UPAYA SOSIAL PENYELESAIAN HUKUM KICAUAN DI MEDIA SOSIAL
Oleh VIDYA PRAHASSACITTA (Juni 2017)
Indonesia merupakan negara pengguna sosial media aktif terbesar. Berdasarkan Laporan tahun 2016 ‘We Are Socio’, dari total 262 juta penduduk Indonesia, sebanyak 132,7 juta penduduk adalah pengguna internet dan dari angka tersebut 106 juta di antaranya merupakan pengguna sosial media aktif. Mayoritas pengguna media sosial tersebut mengakses media sosial melalui telepon pintar yang mereka miliki. Youtube menjadi media sosial yang paling banyak digunakan diikuti dengan Facebook, Instagram, Twitter dan Google +. Keberadaan media sosial di Indonesia menjadi alat baru untuk menyampaikan kebebasan berekspresi yang menjadi hak dasar dari warga negara yang dijamin oleh konstitusi.
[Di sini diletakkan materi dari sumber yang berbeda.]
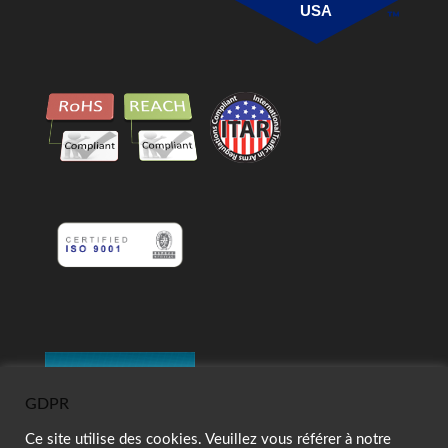
USA
GDPR
Ce site utilise des cookies. Veuillez vous référer à notre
Hal yang menarik adalah tingginya angka pengguna media sosial di Indonesia diikuti dengan tingginya jumlah laporan polisi terkait dengan pelanggaran atas Undang-Undang No. 11 Tahun 2008 tentang Informasi dan Transaksi Elektronik sebagaimana telah diubah dengan Undang-Undang No. 19 Tahun 2016 (UU ITE). Berdasarkan data dari South East Asia Freedom of Expression Network (SAFENet) pada tahun 2014 tercatat sebanyak hanya 20 laporan dan tahun tahun 2015 mengalami peningkatan sebanyak 35 laporan, akan tetapi pada tahun 2016 terjadi lonjakan tajam sebanyak 177 laporan. Dari angka tersebut laporan atas pelanggaran Pasal 27 Ayat (3) UU ITE tentang pencemaran nama baik menempati urutan pertama dengan sebanyak 141 laporan diikuti dengan pelanggaran Pasal 28 ayat (2) UU ITE tentang ujaran kebencian sebanyak 23 laporan. Kemudian Media sosial Facebook mendominasi media paling tinggi yang digunakan sebagai tempat terjadinya pelanggaran sebanyak 56,5% dan diikuti dengan twitter sebanyak 12,4%. Laporan atas pelanggaran Pasal 27 ayat (3) dan Pasal 28 (2) UU ITE tersebut terkait dengan pelanggaran kebebasan berekspresi.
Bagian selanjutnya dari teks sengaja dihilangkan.